For 3½ years the couple lived at Lyttelton on a yacht, Windswift, built by Arnold. Ruth rowed her husband to work and their first son to kindergarten. She enjoyed sailing, and they made a number of trips. Their second son was born before they moved permanently to Sumner, where she led what she described as ‘rather a retired life’. An aspiring poet and novelist, she found the Christchurch writing circles alienating because she thought that the male members treated women as their inferiors. Her close friend was Elsie Locke, a writer and pacifist.

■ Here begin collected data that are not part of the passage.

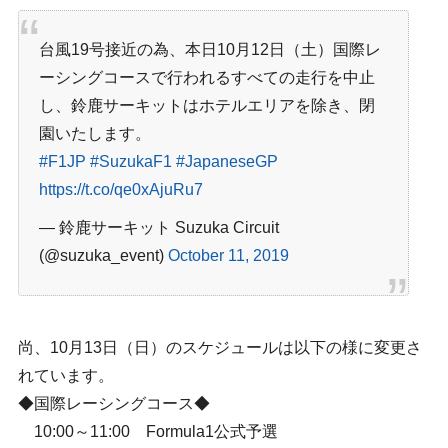
台風19号接近の為、本日10月12日（土）国際レ
ーシングコースで行われるすべての走行を中止
し、鈴鹿サーキットはホテルエリアを除き、閉
園いたします。
#F1JP
#SuzukaF1
#JapaneseGP
https://t.co/qe0xAjuRu7
— 鈴鹿サーキット Suzuka Circuit
(@suzuka_event)
October 11, 2019
尚、10月13日（日）のスケジュールは以下の様に変更さ
れています。
◆国際レーシングコース◆
10:00～11:00 Formula1公式予選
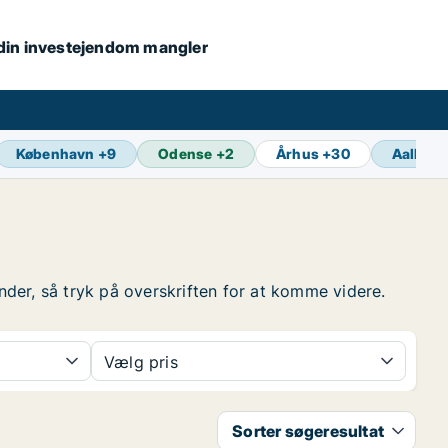
s din investejendom mangler
København
+
9
Odense
+
2
Århus
+
30
Aalborg
under, så tryk på overskriften for at komme videre.
Vælg pris
Sorter søgeresultat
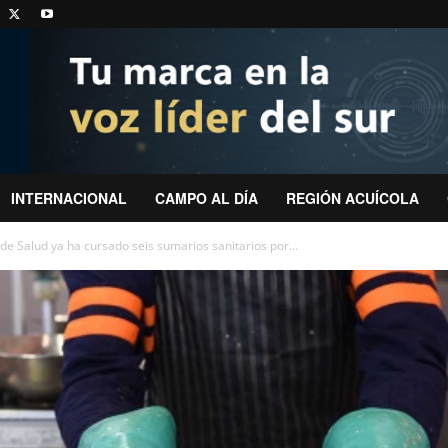
INTERNACIONAL
CAMPO AL DÍA
REGIÓN ACUÍCOLA
e Salud ya ha cursado seis sumarios sanitarios por...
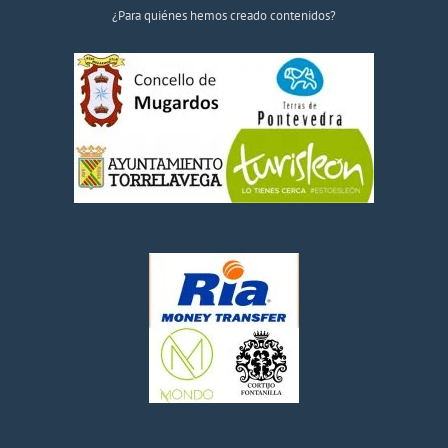
¿Para quiénes hemos creado contenidos?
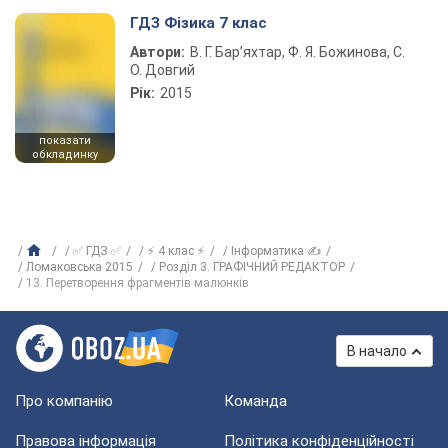
ГДЗ Фізика 7 клас
Автори:
В. Г. Бар’яхтар, Ф. Я. Божинова, С.
О. Довгий
Рік:
2015
показати
обкладинку
✅ ГДЗ ✅
⚡ 4 клас ⚡
Інформатика ✍
Ломаковська 2015
Розділ 3. ГРАФІЧНИЙ РЕДАКТОР
13. Перетворення фрагментів малюнків
В начало
Про компанію
Команда
Правова інформація
Політика конфіденційності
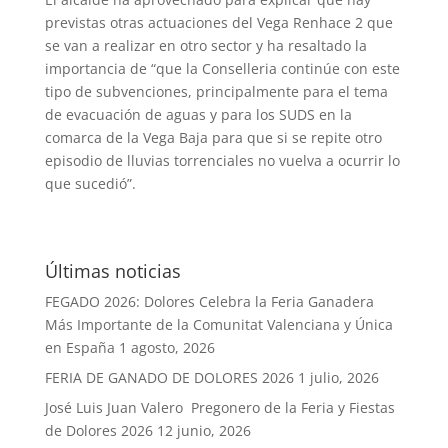
previstas otras actuaciones del Vega Renhace 2 que
se van a realizar en otro sector y ha resaltado la
importancia de “que la Conselleria continúe con este
tipo de subvenciones, principalmente para el tema
de evacuación de aguas y para los SUDS en la
comarca de la Vega Baja para que si se repite otro
episodio de lluvias torrenciales no vuelva a ocurrir lo
que sucedió”.
Últimas noticias
FEGADO 2026: Dolores Celebra la Feria Ganadera
Más Importante de la Comunitat Valenciana y Única
en España
1 agosto, 2026
FERIA DE GANADO DE DOLORES 2026
1 julio, 2026
José Luis Juan Valero Pregonero de la Feria y Fiestas
de Dolores 2026
12 junio, 2026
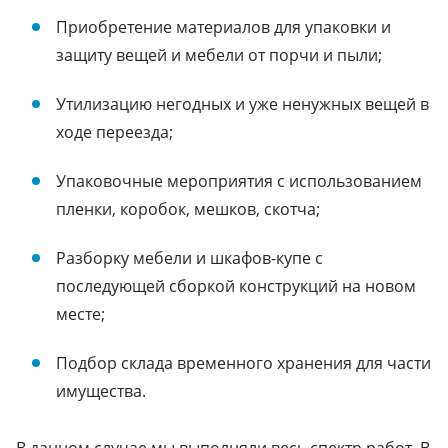
Приобретение материалов для упаковки и
защиту вещей и мебели от порчи и пыли;
Утилизацию негодных и уже ненужных вещей в
ходе переезда;
Упаковочные мероприятия с использованием
пленки, коробок, мешков, скотча;
Разборку мебели и шкафов-купе с
последующей сборкой конструкций на новом
месте;
Подбор склада временного хранения для части
имущества.
В данном случае мы выполняли весь спектр работ. В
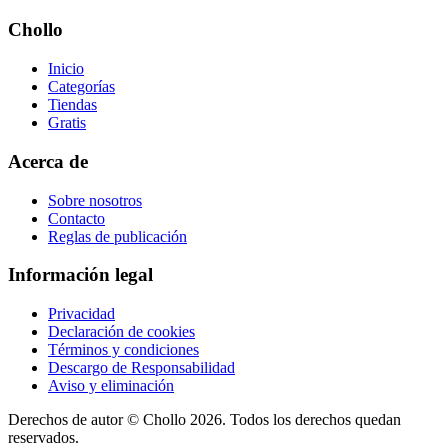
Chollo
Inicio
Categorías
Tiendas
Gratis
Acerca de
Sobre nosotros
Contacto
Reglas de publicación
Información legal
Privacidad
Declaración de cookies
Términos y condiciones
Descargo de Responsabilidad
Aviso y eliminación
Derechos de autor ©
Chollo
2026. Todos los derechos quedan
reservados.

As a young woman Ruth was quiet, shy and gentle, and her rejection of Catholicism was in part a reaction to her father’s violent prejudices. As an older woman she was a still, serene person with whom silences were comfortable. But she had an adventurous spirit. Her early dream was to be the first woman to reach the Antarctic, and her social conscience made her champion civic causes. In precise and articulate letters written to the Press during the 1960s, she advanced views on civic planning, and took on those who disagreed with her. She used her own name at a time when some were using pseudonyms.
Her own life suggests a degree of frustration. Determined to be the good wife and mother that society at the time demanded, she also spoke of the impulse towards writing, of the intensity of purpose that grew with age and excluded procrastination, and of the happiness of being alone and writing.
Under the name Paul Henderson, Ruth published two books of poetry, Unwilling pilgrim (1955) and The halting place (1961). A number of the poems were anthologised in New Zealand and overseas; others were published in Landfall, the New Zealand Poetry Yearbook, and in the New Zealand Listener. One of them won first prize in a national poetry competition in 1949 and was set to music for choir and orchestra by Terry Vaughan in 1953. Already well known for her poetry written under her own name, it is unclear why she felt a need for a male pseudonym. Contemporary male critics suggested it freed her from ‘poetess mannerisms’ and contributed to her success. Today, the best features of her poetry are judged to be the plain, serviceable language and syntax in, for instance, ‘After flood’ or ‘New Year bonfire’.
Sparse, evocative images are a striking feature of her novels, which were written under her own name. Her first, The race (1958), based on the disastrous, storm-swept 1951 Wellington–Lyttelton yacht race in which Arnold France took part, won her the Award for Achievement from the New Zealand Literary Fund, and ‘established her at once among the country’s best novelists’. Monte Holcroft, editor of the Listener, acclaimed it as a ‘new kind of novel’ in its attempt to capture the boat and the sea and the emotions involved. However, the book’s depiction of characters adapting and accommodating themselves to a particular environment, rather than trying to beat it, places it within a genre of post-war New Zealand novels. Ice cold river (1961), a more ambitious book written round a family’s tensions on a Canterbury farm at Christmas when the flooding Waimakariri River isolates them, was less enthusiastically received. Both novels contributed to her being assessed as a regional writer concerned with the importance of place in people’s lives and emotions, and as being among those contributing to quality indigenous literature.
Ruth France also wrote short stories, reviewed for the Listener, had numerous letters and historical articles published in the Press, broadcast and spoke about writing and books, and composed advertising ditties for her husband’s boat-building business. In 1962 she became a member of the New Zealand Women Writers’ Society. At the time of her death in Christchurch on 19 August 1968 she left a third adult novel, ‘The tunnel’, uncompleted. She was survived by her husband and sons.